>>>>
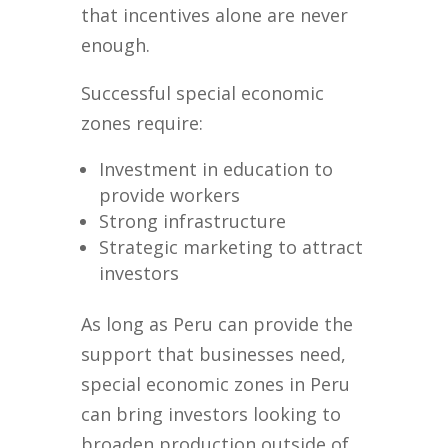
that incentives alone are never
enough.
Successful special economic
zones require:
Investment in education to
provide workers
Strong infrastructure
Strategic marketing to attract
investors
As long as Peru can provide the
support that businesses need,
special economic zones in Peru
can bring investors looking to
broaden production outside of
<<<<
WHAT YOU NEED TO DO
Copy each line of the records that contains the word "special".

PROBLEM SOLUTION
Successful special economic
special economic zones in Peru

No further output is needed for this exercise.